How awkward, I haven’t written anything in months. I’m still very much alive and kicking, sometimes wishing I wasn’t. But thankfully, according to the recent lectures on pharmacotherapy of depression, such episodes are within the normal range of human emotions so I’m all good mental health wise.
I initially wanted to write about how March is the hell-month to end all hell-months of schooling, but the more I thought about it the more…trivial it seemed. I’m not trying to be gungho or dismissive about my own problems or by extension dismissive of people who complain about things like deadlines/exams, but everything just seems so trivial now. Everything I can think bad about my situation can be tagged with a “So what?” behind them and I have absolutely nothing to say. Life is going to throw some curveballs at you, so just put on your big girl panties and get the damn thing done.

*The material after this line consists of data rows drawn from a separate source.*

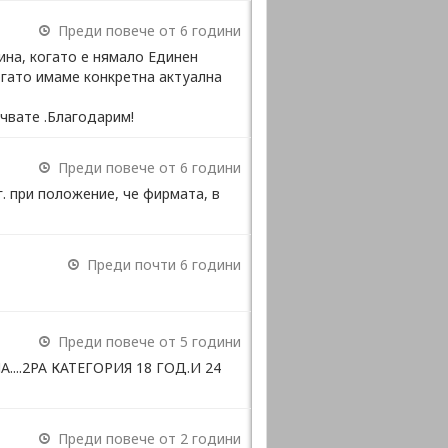
Преди повече от 6 години
ина, когато е нямало Единен
огато имаме конкретна актуална
очвате .Благодарим!
Преди повече от 6 години
. при положение, че фирмата, в
Преди почти 6 години
Преди повече от 5 години
А....2РА КАТЕГОРИЯ 18 ГОД.И 24
Преди повече от 2 години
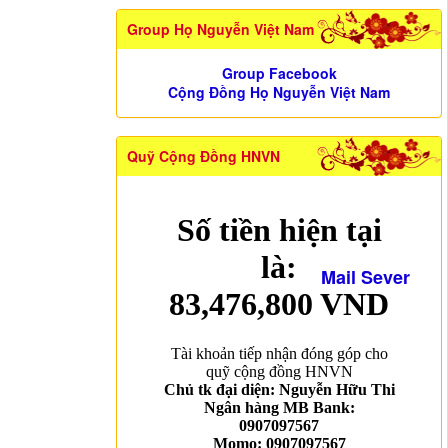
Group Họ Nguyễn Việt Nam
Group Facebook
Cộng Đồng Họ Nguyễn Việt Nam
Quỹ Cộng Đồng HNVN
Mail Sever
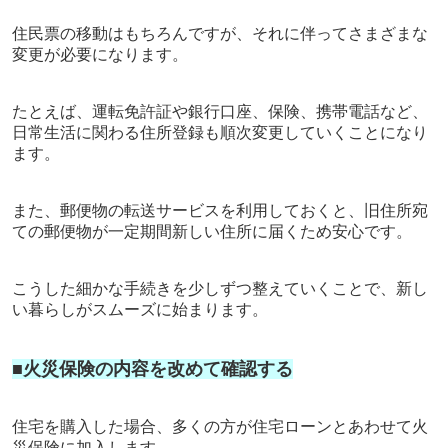
住民票の移動はもちろんですが、それに伴ってさまざまな
変更が必要になります。
たとえば、運転免許証や銀行口座、保険、携帯電話など、
日常生活に関わる住所登録も順次変更していくことになり
ます。
また、郵便物の転送サービスを利用しておくと、旧住所宛
ての郵便物が一定期間新しい住所に届くため安心です。
こうした細かな手続きを少しずつ整えていくことで、新し
い暮らしがスムーズに始まります。
■火災保険の内容を改めて確認する
住宅を購入した場合、多くの方が住宅ローンとあわせて火
災保険に加入します。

It’s like I want to complain, but I think its stupid and unnecessary to do so since it doesn’t make any practical sense, and while some people find it a relief I don’t see how whining about my life is going to give me that kind of psychological relief / validation of my experiences. What is there to validate even? I’m a student, I experience student things. Exams and deadlines are just part of being a student, why try to relief yourself of an integral part of your phase in life? If I were to no longer have exams and deadlines, would I still feel like a student at all? But at the same time I find a slightly overwhelming feeling to complain about the situation, despite knowing how ridiculous it is to do so…?? And since I perceive no relief in fulfilling this compulsion, why does this happen and how does this work?
I finished studying for my test coming up in 8h! I am entitled to shitpost nonsense in my own personal blog! Marie stop psychoanalyzing and leave yourself alone!